TASK DESCRIPTION – Gather every line in the records below that contains the word "führen".

PROVIDED RECORDS –
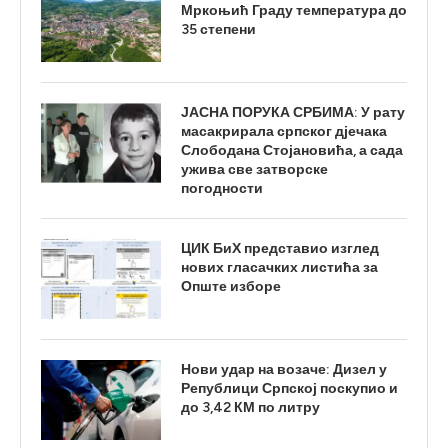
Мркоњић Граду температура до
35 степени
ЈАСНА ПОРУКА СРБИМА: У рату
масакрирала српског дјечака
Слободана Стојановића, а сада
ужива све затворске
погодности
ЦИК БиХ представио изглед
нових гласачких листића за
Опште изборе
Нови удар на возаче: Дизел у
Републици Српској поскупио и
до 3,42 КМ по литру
...
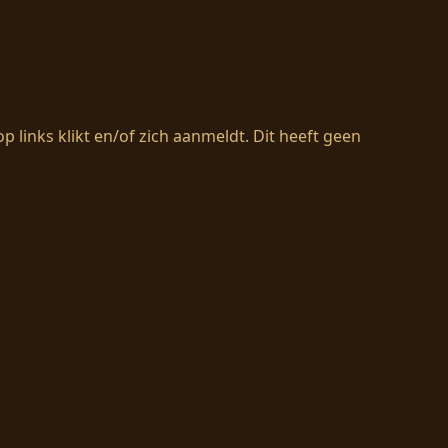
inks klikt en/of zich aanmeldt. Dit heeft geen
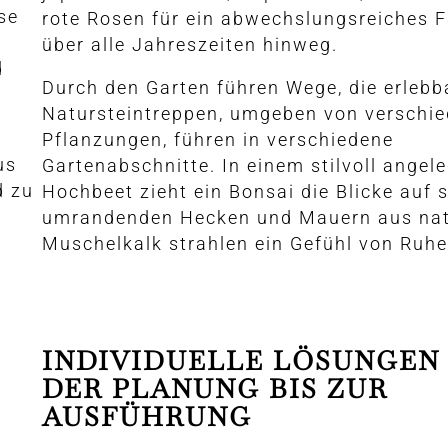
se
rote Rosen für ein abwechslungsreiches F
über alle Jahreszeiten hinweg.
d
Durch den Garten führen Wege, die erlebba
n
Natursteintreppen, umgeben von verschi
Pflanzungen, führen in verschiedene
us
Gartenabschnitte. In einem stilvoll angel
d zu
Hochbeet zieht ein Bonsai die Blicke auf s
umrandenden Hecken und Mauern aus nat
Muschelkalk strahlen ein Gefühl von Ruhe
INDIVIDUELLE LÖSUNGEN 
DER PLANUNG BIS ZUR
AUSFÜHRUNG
* * *
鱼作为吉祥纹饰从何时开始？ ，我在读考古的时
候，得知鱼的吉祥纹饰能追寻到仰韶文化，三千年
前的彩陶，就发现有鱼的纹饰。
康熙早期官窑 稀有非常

EXPECTED ANSWER –
Durch den Garten führen Wege, die erlebba
Pflanzungen, führen in verschiedene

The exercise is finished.